TASK INPUT

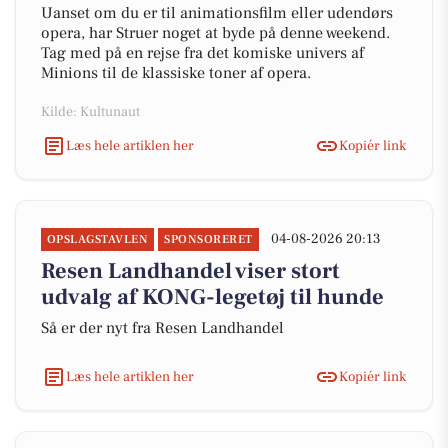
Uanset om du er til animationsfilm eller udendørs
opera, har Struer noget at byde på denne weekend.
Tag med på en rejse fra det komiske univers af
Minions til de klassiske toner af opera.
Kilde: Kultunaut
Læs hele artiklen her
Kopiér link
04-08-2026 20:13
OPSLAGSTAVLEN
SPONSORERET
Resen Landhandel viser stort
udvalg af KONG-legetøj til hunde
Så er der nyt fra Resen Landhandel
Læs hele artiklen her
Kopiér link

PROBLEM
Return the final stretch of the listing exactly, starting with the line that contains "SPONSORERET" and ending with the last line.

TASK OUTPUT
SPONSORERET
Resen Landhandel viser stort
udvalg af KONG-legetøj til hunde
Så er der nyt fra Resen Landhandel
Læs hele artiklen her
Kopiér link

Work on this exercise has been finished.